The countdown to PAO#2 has now begun, even as I count the weeks since my first PAO. Here's the weekly status report.
~After feeling like crap a week ago, today my hip feels the best it has since surgery. That may be due to the body work my PT did yesterday (she is the best), or to the pilates class I took last night, or to the fact that the sun came out briefly yesterday. All I know is, I got up this morning and was able to walk immediately with no pain and no hitching. Usually I am stiff and sore when I first get up; it's a given. This morning I felt almost normal from the first step.
~One thing I do know is that recovery from PAO is not linear. You make progress, you regress, you make more progress ... as long as the general direction is forward, it's all good.
~My scar has healed beautifully - it's a thin pink line that I hardly notice. It is covered by my swimsuit, except when I hike it up a bit to show off in my Seniors' Pool Exercise class, where everyone has a scar of some sort and mine is the newest and I dare say the prettiest.
~My cane has been unused for weeks. In fact, I'm not really sure where it is right now.

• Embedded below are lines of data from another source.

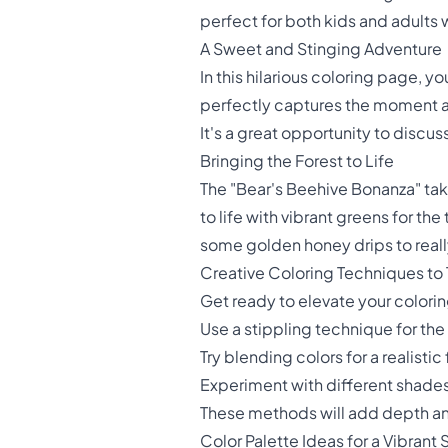
perfect for both kids and adults 
A Sweet and Stinging Adventure
In this hilarious coloring page, 
perfectly captures the moment a
It's a great opportunity to discus
Bringing the Forest to Life
The "Bear's Beehive Bonanza" takes
to life with vibrant greens for the
some golden honey drips to real
Creative Coloring Techniques to 
Get ready to elevate your colori
Use a stippling technique for th
Try blending colors for a realistic
Experiment with different shades
These methods will add depth and
Color Palette Ideas for a Vibrant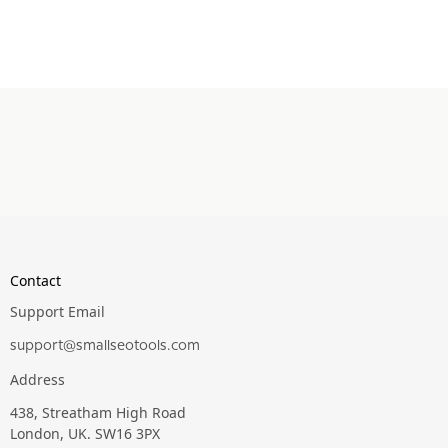
Contact
Support Email
support@smallseotools.com
Address
438, Streatham High Road
London, UK. SW16 3PX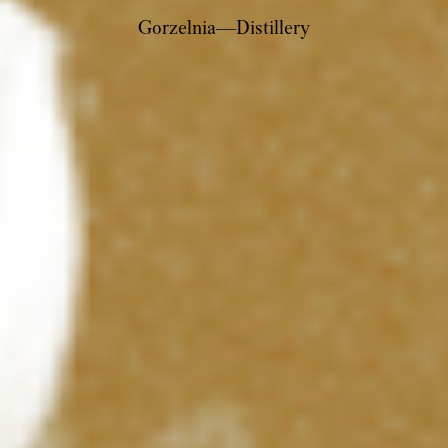
Gorzelnia—Distillery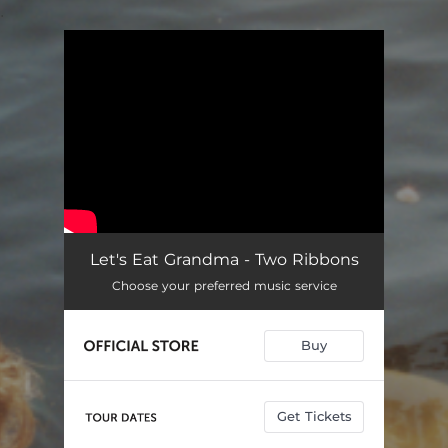
.
You're all set!
Let's Eat Grandma - Two Ribbons
Choose your preferred music service
Buy
Get Tickets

~I can walk a mile, but haven't tried to walk farther. It's rainy here and so I've been doing indoor exercises instead. My goal was to walk the Fairmount Loop (3.5 miles) by Thanksgiving. However, I will be one week post PAO#2 on Thanksgiving so I may have to try it the weekend before.
~I can do 30 minutes on the elliptical with no incline and no resistance.

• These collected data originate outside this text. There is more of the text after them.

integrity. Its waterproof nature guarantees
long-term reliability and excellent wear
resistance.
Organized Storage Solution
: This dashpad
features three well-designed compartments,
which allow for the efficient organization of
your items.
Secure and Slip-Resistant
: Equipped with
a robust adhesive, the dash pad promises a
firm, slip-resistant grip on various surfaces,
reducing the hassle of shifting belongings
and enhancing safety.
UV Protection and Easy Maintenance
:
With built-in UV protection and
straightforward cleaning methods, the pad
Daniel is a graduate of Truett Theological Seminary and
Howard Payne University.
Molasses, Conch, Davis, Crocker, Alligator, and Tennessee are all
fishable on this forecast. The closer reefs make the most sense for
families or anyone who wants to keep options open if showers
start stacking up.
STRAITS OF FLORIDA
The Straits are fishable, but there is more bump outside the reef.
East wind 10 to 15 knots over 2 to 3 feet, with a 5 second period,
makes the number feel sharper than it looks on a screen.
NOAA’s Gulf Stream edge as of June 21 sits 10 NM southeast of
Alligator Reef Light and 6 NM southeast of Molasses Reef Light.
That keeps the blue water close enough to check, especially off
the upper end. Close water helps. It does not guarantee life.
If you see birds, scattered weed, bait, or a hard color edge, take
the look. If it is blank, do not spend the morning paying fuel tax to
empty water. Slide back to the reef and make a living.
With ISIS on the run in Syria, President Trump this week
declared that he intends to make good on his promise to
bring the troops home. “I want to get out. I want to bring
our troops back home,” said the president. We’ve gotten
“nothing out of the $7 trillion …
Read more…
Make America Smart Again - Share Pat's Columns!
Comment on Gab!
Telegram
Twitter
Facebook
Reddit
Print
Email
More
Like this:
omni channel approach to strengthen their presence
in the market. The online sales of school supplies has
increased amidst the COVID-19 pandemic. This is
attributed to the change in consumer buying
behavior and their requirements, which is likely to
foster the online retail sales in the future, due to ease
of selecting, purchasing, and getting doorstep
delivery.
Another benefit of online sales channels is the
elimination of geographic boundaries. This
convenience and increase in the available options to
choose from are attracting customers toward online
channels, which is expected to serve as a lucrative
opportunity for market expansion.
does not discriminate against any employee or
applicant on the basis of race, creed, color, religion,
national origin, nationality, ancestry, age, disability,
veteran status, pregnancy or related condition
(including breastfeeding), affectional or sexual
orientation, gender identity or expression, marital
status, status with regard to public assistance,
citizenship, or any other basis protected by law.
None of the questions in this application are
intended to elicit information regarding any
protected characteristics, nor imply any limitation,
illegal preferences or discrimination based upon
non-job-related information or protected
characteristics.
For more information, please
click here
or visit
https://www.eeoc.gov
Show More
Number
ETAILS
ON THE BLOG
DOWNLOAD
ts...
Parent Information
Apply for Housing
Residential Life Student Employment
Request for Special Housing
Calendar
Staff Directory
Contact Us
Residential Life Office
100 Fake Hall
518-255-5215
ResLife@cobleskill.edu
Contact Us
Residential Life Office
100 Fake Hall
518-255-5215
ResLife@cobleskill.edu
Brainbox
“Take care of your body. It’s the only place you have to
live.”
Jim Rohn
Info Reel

~I am doing a lot of pulley work per my PT's orders, still swimming some, and going to the occasional yoga or pilates class (more on that later).
~My left (unoperated) hip sometimes hurts more than my right, but in a different way.
~Daily hazards still exist: I'm suspicious of revolving doors after a mishap around 10 weeks when someone got in behind me and gave the door a huge shove. I almost fell down. I don't like people to walk too close to me, and when they are coming at me fast in the opposite direction I get a little nervous. I don't want anyone to knock me over or bump my hip. I am also nervous in elevators. The other day someone banged my hip with a backpack in a crowded elevator and I doubled over and cried out in pain. I'm sure he thought I was overreacting, but I pretty much couldn't walk for 24 hours after that. I now stand with my purse way out in front of me to block people from getting near me. Paranoid is better than hurting.
~I guess that's what it will feel like when I start skating again and fall on my hip. Something to look forward to for sure.
~Carrying heavy loads still makes my hip hurt. I have tried to carry less except when I have no choice. I still think it's great to be able to carry a cup of coffee across the street and still have a hand free to open the door. Can't wait to be back on crutches ...
~Yes, I can tell when it's going to rain. It's autumn in Oregon so that's pretty much every day.
~I have gone to yoga and pilates classes. There are moves I can't do at all, and others I modify. Some of them I do pretty well unmodified. As someone asked on HipWomen, why does it seem every yoga move starts with, "rotate your hips outward"? I do a lot of the strength and balance moves with my hips square and no rotation, and they work fine for me that way. I see no reason to try to work on external rotation because let's face it folks, my femurs turn in. It is what it is and will always be. Let them all try sitting in "W"!
~I will admit, however, that it is disheartening to look around the class and see the people who have little core strength or balance but who can all sit smugly cross legged with their knees on the floor, or in lotus position ... everyone in the class can do it except me. I do a great plank ... and I can balance on one foot longer than anyone else (my knee is forward in tree pose, not out to the side, thank you very much) ... and I am the only one in the class who can roll up to standing from my back ... but I am not going to do those turnout moves. It's just not gonna happen.
~Note to self: Yoga is not about competition. Do not compare yourself to anyone else. Let it go. Breathe. Just be.